Start of RECORDS PROVIDED

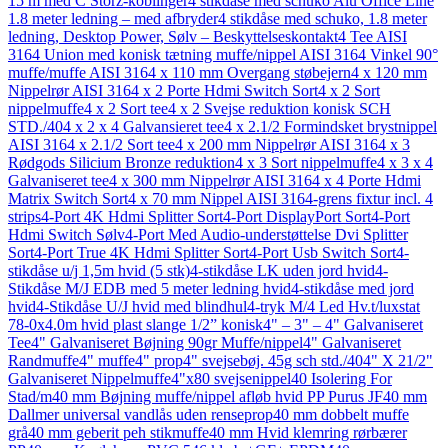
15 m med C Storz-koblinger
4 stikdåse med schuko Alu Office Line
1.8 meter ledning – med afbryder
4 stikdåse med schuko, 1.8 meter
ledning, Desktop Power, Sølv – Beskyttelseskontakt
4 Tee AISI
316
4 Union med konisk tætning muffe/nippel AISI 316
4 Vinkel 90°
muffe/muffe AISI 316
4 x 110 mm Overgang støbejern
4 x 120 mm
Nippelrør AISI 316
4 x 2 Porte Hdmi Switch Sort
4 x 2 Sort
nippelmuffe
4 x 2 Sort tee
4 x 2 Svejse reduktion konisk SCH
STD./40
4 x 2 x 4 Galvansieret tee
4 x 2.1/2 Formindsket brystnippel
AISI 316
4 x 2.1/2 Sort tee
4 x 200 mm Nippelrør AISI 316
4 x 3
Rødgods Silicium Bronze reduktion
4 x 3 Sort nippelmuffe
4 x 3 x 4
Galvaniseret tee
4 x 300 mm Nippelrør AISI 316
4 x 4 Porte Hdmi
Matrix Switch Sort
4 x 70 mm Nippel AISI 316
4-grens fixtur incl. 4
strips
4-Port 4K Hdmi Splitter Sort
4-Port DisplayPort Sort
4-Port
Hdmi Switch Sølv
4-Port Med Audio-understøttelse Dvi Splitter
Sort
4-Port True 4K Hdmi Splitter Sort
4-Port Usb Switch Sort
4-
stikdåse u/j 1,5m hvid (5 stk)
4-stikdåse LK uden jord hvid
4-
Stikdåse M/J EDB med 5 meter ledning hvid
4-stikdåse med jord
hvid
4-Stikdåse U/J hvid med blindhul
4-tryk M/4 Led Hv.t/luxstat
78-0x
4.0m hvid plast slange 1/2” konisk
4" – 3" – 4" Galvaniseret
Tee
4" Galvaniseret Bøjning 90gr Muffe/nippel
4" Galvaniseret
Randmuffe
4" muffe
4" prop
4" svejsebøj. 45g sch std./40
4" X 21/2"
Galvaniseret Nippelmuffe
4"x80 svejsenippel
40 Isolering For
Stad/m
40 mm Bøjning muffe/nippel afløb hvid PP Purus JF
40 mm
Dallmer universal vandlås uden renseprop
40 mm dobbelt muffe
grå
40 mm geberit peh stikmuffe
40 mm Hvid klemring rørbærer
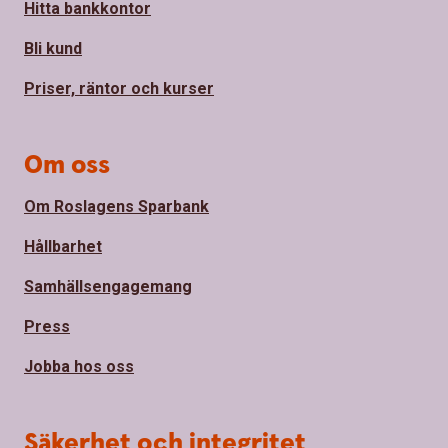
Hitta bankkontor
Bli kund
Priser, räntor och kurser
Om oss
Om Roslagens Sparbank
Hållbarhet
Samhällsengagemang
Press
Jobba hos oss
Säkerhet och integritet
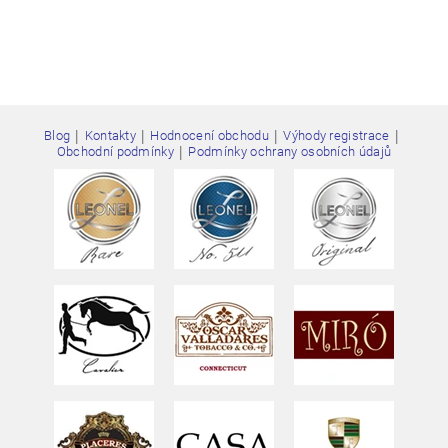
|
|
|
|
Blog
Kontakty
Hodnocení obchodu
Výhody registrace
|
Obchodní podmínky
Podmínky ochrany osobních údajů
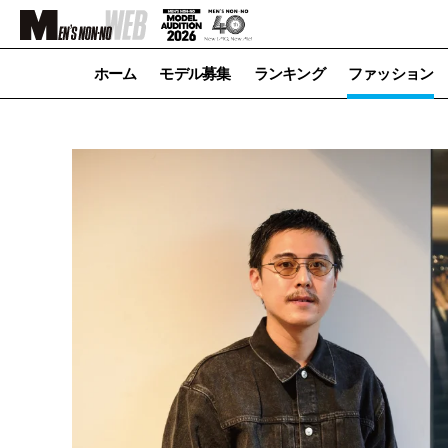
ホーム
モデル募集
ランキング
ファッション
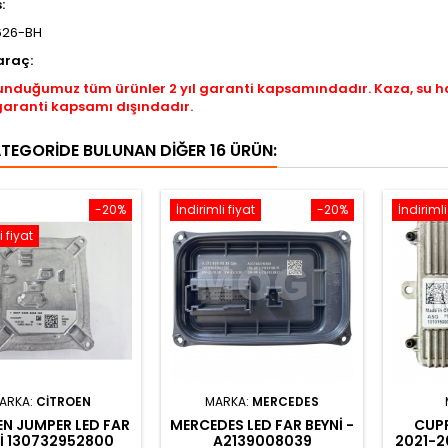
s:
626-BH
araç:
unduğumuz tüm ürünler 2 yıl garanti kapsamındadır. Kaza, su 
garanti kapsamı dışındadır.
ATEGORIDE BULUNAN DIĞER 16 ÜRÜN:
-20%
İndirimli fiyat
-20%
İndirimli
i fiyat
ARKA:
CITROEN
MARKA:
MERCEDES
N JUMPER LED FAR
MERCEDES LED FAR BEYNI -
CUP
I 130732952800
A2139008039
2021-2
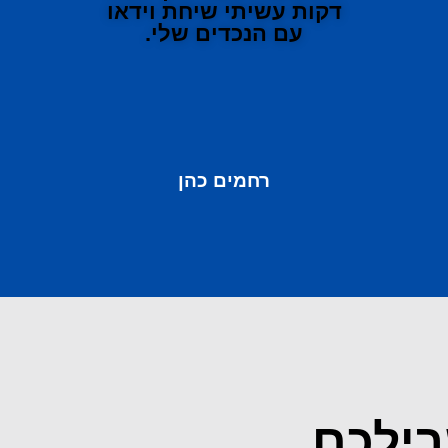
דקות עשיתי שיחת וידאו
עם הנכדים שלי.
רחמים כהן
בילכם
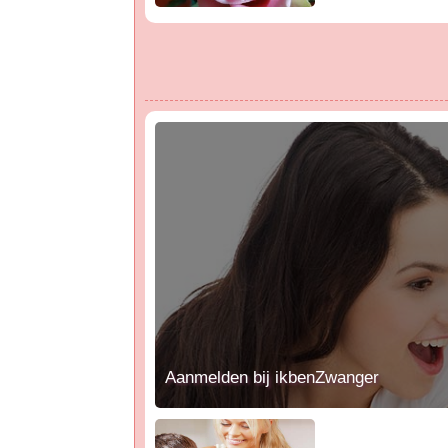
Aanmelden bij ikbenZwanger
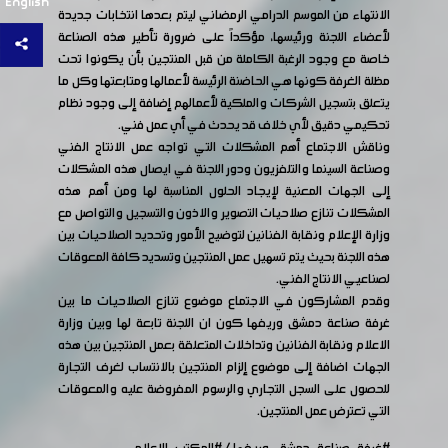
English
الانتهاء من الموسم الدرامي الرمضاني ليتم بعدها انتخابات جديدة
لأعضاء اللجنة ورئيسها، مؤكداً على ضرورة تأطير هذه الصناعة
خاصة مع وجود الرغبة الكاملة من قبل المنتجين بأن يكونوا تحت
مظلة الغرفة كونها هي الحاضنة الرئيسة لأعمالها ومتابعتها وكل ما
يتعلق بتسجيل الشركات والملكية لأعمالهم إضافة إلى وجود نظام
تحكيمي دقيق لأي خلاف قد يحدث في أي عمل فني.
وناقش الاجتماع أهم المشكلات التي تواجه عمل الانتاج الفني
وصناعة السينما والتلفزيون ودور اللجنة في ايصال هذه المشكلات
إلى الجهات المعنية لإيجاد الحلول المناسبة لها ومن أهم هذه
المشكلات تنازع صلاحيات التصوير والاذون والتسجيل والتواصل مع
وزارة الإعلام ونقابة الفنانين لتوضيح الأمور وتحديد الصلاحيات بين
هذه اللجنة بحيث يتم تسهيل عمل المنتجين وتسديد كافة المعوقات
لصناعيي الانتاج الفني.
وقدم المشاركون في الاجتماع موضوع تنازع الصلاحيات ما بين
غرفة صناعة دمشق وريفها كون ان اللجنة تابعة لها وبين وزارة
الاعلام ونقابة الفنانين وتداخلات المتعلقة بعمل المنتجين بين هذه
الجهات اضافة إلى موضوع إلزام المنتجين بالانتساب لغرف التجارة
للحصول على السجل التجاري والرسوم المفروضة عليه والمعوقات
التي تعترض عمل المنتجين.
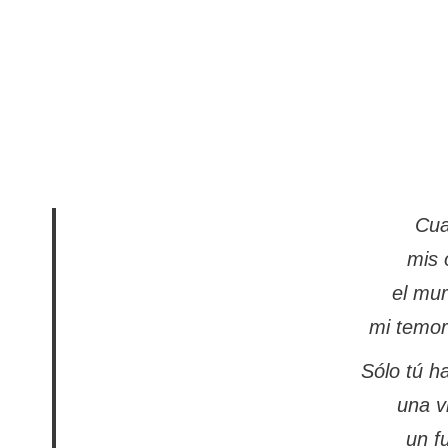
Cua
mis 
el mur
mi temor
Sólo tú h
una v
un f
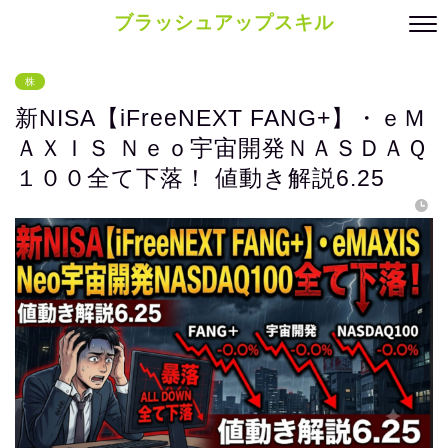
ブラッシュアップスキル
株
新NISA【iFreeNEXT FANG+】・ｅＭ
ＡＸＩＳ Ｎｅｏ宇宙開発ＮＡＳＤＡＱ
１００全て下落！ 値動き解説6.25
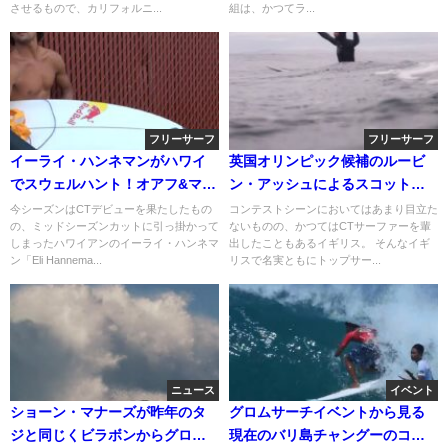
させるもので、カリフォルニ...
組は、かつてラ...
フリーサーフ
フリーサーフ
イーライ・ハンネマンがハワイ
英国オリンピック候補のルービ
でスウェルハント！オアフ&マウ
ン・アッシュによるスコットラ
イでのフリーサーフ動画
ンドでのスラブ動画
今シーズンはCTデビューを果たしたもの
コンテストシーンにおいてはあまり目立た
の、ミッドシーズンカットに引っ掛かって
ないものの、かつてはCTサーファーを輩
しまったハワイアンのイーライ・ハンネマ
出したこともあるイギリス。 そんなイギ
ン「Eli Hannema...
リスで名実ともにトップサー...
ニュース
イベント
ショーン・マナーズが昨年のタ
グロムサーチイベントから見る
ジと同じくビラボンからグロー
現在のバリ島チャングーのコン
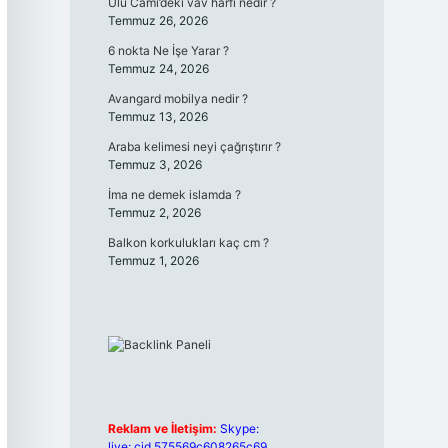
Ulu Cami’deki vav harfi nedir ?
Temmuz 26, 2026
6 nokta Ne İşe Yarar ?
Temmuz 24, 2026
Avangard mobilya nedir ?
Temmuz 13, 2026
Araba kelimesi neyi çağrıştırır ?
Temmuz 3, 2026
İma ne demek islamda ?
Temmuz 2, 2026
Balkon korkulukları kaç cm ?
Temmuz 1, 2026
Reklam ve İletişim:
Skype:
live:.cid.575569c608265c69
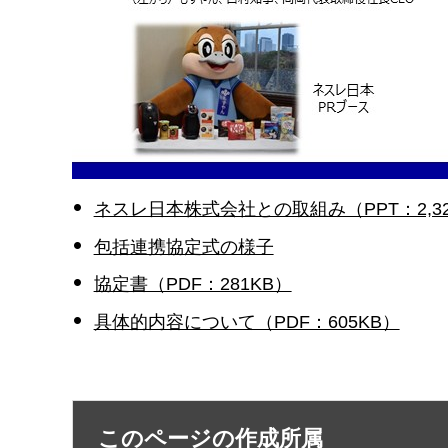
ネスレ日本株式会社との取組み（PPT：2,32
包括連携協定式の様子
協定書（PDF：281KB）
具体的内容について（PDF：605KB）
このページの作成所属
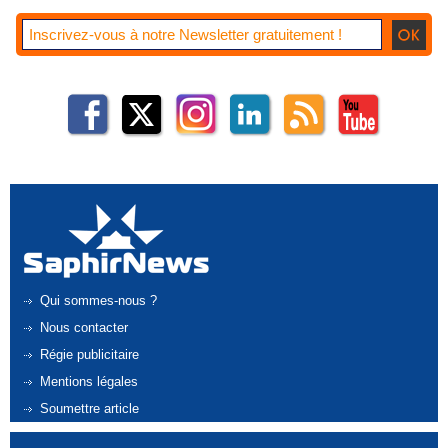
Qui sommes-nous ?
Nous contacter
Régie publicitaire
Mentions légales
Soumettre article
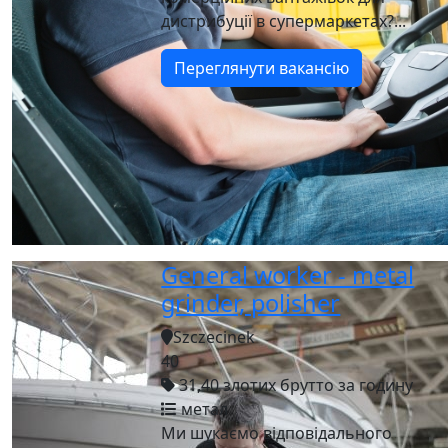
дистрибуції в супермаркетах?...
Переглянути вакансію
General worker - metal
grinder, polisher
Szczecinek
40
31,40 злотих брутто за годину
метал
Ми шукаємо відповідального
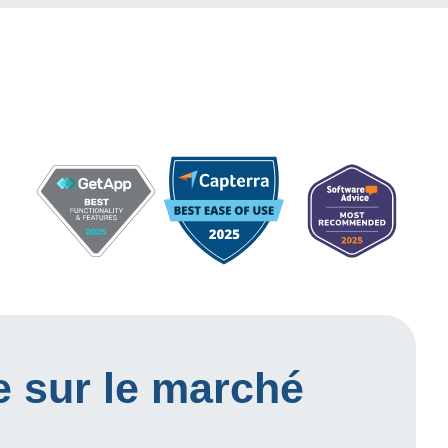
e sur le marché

End of RECORDS PROVIDED

The required output is a verbatim repetition of the lines from the opening of the entries above through the line containing "דקות עשיתי שיחת וידאו", inclusive, with no pictures and nothing else.

| RESPONSE |
15 m med C Storz-koblinger
4 stikdåse med schuko Alu Office Line
1.8 meter ledning – med afbryder
4 stikdåse med schuko, 1.8 meter
ledning, Desktop Power, Sølv – Beskyttelseskontakt
4 Tee AISI
316
4 Union med konisk tætning muffe/nippel AISI 316
4 Vinkel 90°
muffe/muffe AISI 316
4 x 110 mm Overgang støbejern
4 x 120 mm
Nippelrør AISI 316
4 x 2 Porte Hdmi Switch Sort
4 x 2 Sort
nippelmuffe
4 x 2 Sort tee
4 x 2 Svejse reduktion konisk SCH
STD./40
4 x 2 x 4 Galvansieret tee
4 x 2.1/2 Formindsket brystnippel
AISI 316
4 x 2.1/2 Sort tee
4 x 200 mm Nippelrør AISI 316
4 x 3
Rødgods Silicium Bronze reduktion
4 x 3 Sort nippelmuffe
4 x 3 x 4
Galvaniseret tee
4 x 300 mm Nippelrør AISI 316
4 x 4 Porte Hdmi
Matrix Switch Sort
4 x 70 mm Nippel AISI 316
4-grens fixtur incl. 4
strips
4-Port 4K Hdmi Splitter Sort
4-Port DisplayPort Sort
4-Port
Hdmi Switch Sølv
4-Port Med Audio-understøttelse Dvi Splitter
Sort
4-Port True 4K Hdmi Splitter Sort
4-Port Usb Switch Sort
4-
stikdåse u/j 1,5m hvid (5 stk)
4-stikdåse LK uden jord hvid
4-
Stikdåse M/J EDB med 5 meter ledning hvid
4-stikdåse med jord
hvid
4-Stikdåse U/J hvid med blindhul
4-tryk M/4 Led Hv.t/luxstat
78-0x
4.0m hvid plast slange 1/2” konisk
4" – 3" – 4" Galvaniseret
Tee
4" Galvaniseret Bøjning 90gr Muffe/nippel
4" Galvaniseret
Randmuffe
4" muffe
4" prop
4" svejsebøj. 45g sch std./40
4" X 21/2"
Galvaniseret Nippelmuffe
4"x80 svejsenippel
40 Isolering For
Stad/m
40 mm Bøjning muffe/nippel afløb hvid PP Purus JF
40 mm
Dallmer universal vandlås uden renseprop
40 mm dobbelt muffe
grå
40 mm geberit peh stikmuffe
40 mm Hvid klemring rørbærer
Hitta bankkontor
Bli kund
Priser, räntor och kurser
Om oss
Om Roslagens Sparbank
Hållbarhet
Samhällsengagemang
Press
Jobba hos oss
Säkerhet och integritet
|
|
|
|
Blog
Kontakty
Hodnocení obchodu
Výhody registrace
|
Obchodní podmínky
Podmínky ochrany osobních údajů
ホーム
モデル募集
ランキング
ファッション
s:
626-BH
araç:
unduğumuz tüm ürünler 2 yıl garanti kapsamındadır. Kaza, su 
garanti kapsamı dışındadır.
ATEGORIDE BULUNAN DIĞER 16 ÜRÜN:
-20%
İndirimli fiyat
-20%
İndirimli
i fiyat
ARKA:
CITROEN
MARKA:
MERCEDES
N JUMPER LED FAR
MERCEDES LED FAR BEYNI -
CUP
I 130732952800
A2139008039
2021-2
דקות עשיתי שיחת וידאו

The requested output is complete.